Smart Contracts can be exploited by hackers.
However, using exchanges that vet and audit their Smart Contracts help you mitigate these risks. Additionally, there is the burden of keeping track of the different DEX services you might be using, as well as securing your own private wallets. 

In general, a great custodial or DEX will have a lot of information available for users to read on their website. Reddit and Discord communities also provide important information regarding the products and the best ways to use them. 

It is important to research the development team to ensure their legitimacy.

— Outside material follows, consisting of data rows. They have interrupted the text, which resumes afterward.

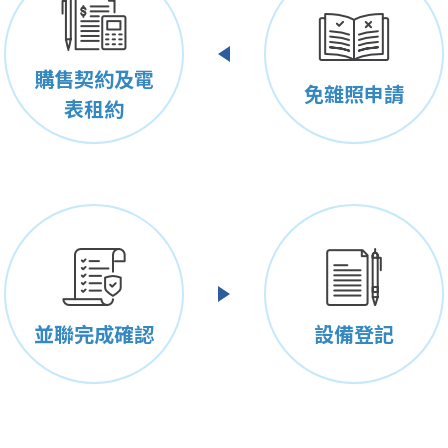
購售契約及電
免雜照申請
表租約
並聯完成確認
設備登記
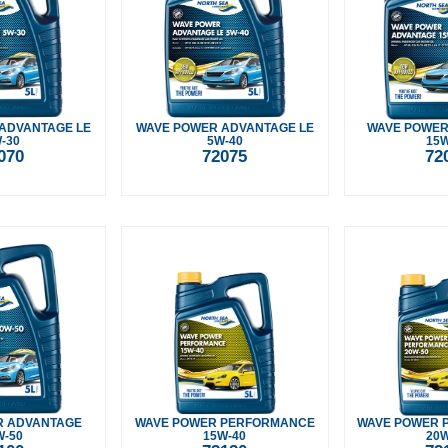
ADVANTAGE LE
WAVE POWER ADVANTAGE LE
WAVE POWER
-30
5W-40
15W
070
72075
72
R ADVANTAGE
WAVE POWER PERFORMANCE
WAVE POWER 
W-50
15W-40
20W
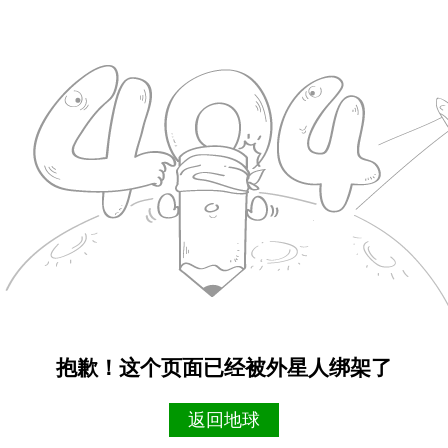
抱歉！这个页面已经被外星人绑架了
返回地球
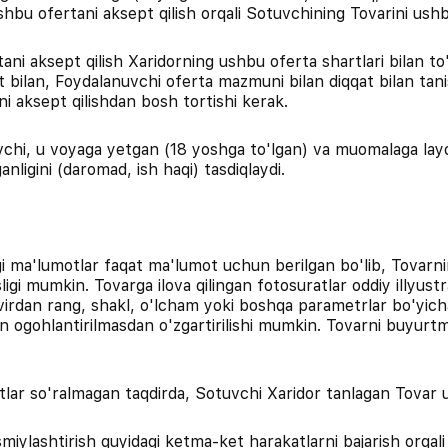
ushbu ofertani aksept qilish orqali Sotuvchining Tovarini ushb
i aksept qilish Xaridorning ushbu oferta shartlari bilan to'li
t bilan, Foydalanuvchi oferta mazmuni bilan diqqat bilan tan
ani aksept qilishdan bosh tortishi kerak.
uvchi, u voyaga yetgan (18 yoshga to'lgan) va muomalaga layo
anligini (daromad, ish haqi) tasdiqlaydi.
i ma'lumotlar faqat ma'lumot uchun berilgan bo'lib, Tovarnin
gi mumkin. Tovarga ilova qilingan fotosuratlar oddiy illyustra
svirdan rang, shakl, o'lcham yoki boshqa parametrlar bo'yich
an ogohlantirilmasdan o'zgartirilishi mumkin. Tovarni buyurt
tlar so'ralmagan taqdirda, Sotuvchi Xaridor tanlagan Tovar
iylashtirish quyidagi ketma-ket harakatlarni bajarish orqali 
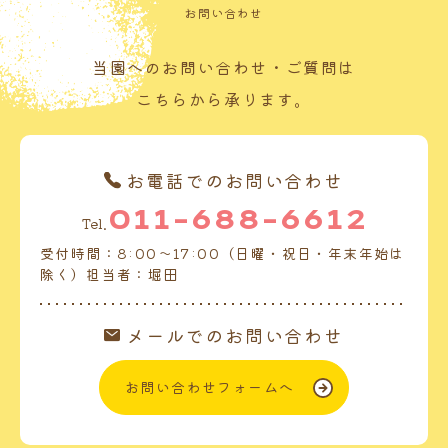
お問い合わせ
当園へのお問い合わせ・ご質問は
こちらから承ります。
お電話でのお問い合わせ
011-688-6612
Tel.
受付時間：8:00～17:00（日曜・祝日・年末年始は
除く）担当者：堀田
メールでのお問い合わせ
お問い合わせフォームへ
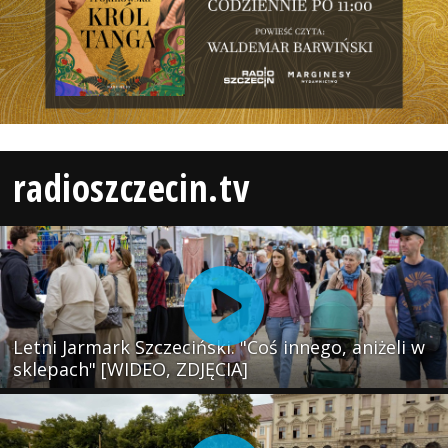
radioszczecin.tv
Letni Jarmark Szczeciński. "Coś innego, aniżeli w
sklepach" [WIDEO, ZDJĘCIA]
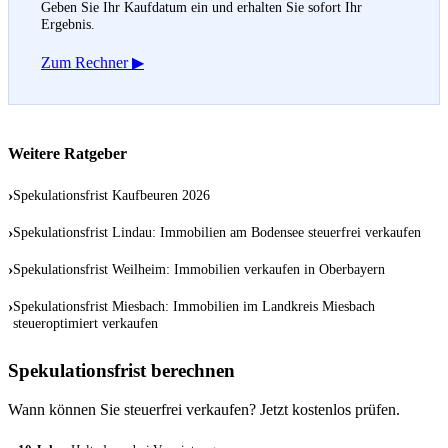
Geben Sie Ihr Kaufdatum ein und erhalten Sie sofort Ihr
Ergebnis.
Zum Rechner ▶
Weitere Ratgeber
›
Spekulationsfrist Kaufbeuren 2026
›
Spekulationsfrist Lindau: Immobilien am Bodensee steuerfrei verkaufen
›
Spekulationsfrist Weilheim: Immobilien verkaufen in Oberbayern
›
Spekulationsfrist Miesbach: Immobilien im Landkreis Miesbach
steueroptimiert verkaufen
Spekulationsfrist berechnen
Wann können Sie steuerfrei verkaufen? Jetzt kostenlos prüfen.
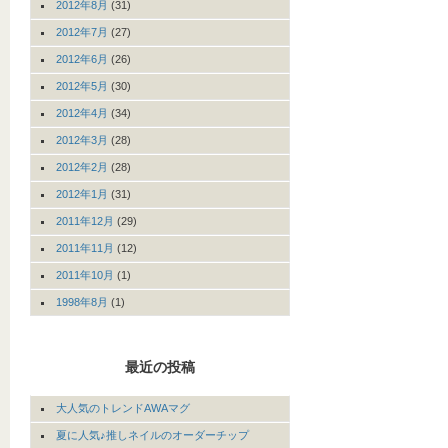
2012年8月
(31)
2012年7月
(27)
2012年6月
(26)
2012年5月
(30)
2012年4月
(34)
2012年3月
(28)
2012年2月
(28)
2012年1月
(31)
2011年12月
(29)
2011年11月
(12)
2011年10月
(1)
1998年8月
(1)
最近の投稿
大人気のトレンドAWAマグ
夏に人気♪推しネイルのオーダーチップ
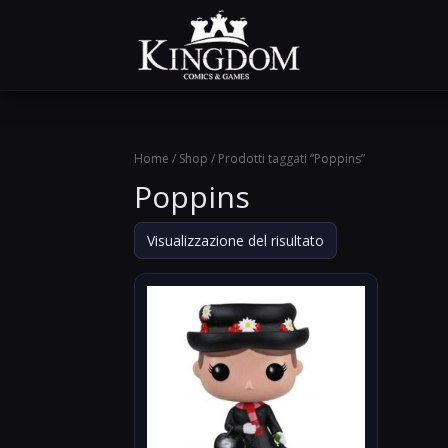
Home
/
Shop
/ Prodotti taggati “Poppins”
Poppins
Visualizzazione del risultato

Best Crypto Exchanges for Trading

Trading is different than simply buying and storing crypto — which would be like a savings account. Using a trading account is for allocating and exchanging cryptos to build and manage a crypto portfolio.

Binance has the lowest fees and best advantages for owning its native cryptocurrency. It offers a large amount of altcoins and advanced features as well as rewards for owning certain crypto. However, it is not the most user-friendly interface for beginners. 

Coinbase, Kraken, and Gemini are easier for beginners to navigate and they do a good job of onboarding new users. 

Coinbase lets users earn a small amount of crypto for free through its Earn program while Gemini offers the ability for customers to earn interest by lending their crypto to institutional investors via a partnership with Genesis.

Note:
For the best rates on the DEX market, simply use an aggregator such as
1inch. It will scour different DEXs to help minimize your trading fees.

 

Centralized and Decentralized Exchanges

There are two main types of cryptocurrency exchanges: 

 

1

Centralized Exchanges (aka Custodial) are a type of financial service provided by a company under government regulation. They let you buy cryptocurrency with fiat and trade between cryptos. 

They also let you sell your crypto back into fiat. 

A Centralized Exchange is legally required to verify your identity.

A Centralized Exchange also provides a crypto wallet, where they control the Private Keys for all your crypto. 

While many people are comfortable holding their assets on a Centralized Exchange due to ease and convenience, this bears an inherent risk. 

Many of the top Crypto Exchanges have a good track record and plenty of satisfied customers. The risk of losing your crypto on a custodial Exchange is honestly very small but it’s still a risk.

Many Exchanges are also insured.

For full control and true ownership of your crypto, you would need to transfer your holdings to your own private crypto wallet (where you control the private keys). You will also assume all responsibility for security along with ownership. 

 

2

A Decentralized Exchange (DEX) is decentralized and operates through algorithms called Smart Contracts. 

They do not allow you to purchase crypto through fiat but offer you more crypto pairs for trading than a Centralized Exchange. 

DEXs are non-custodial, meaning you retain the Private Keys and you own your crypto. 

Using an aggregator app like 1inch can get the lowest trading fees across DEX markets.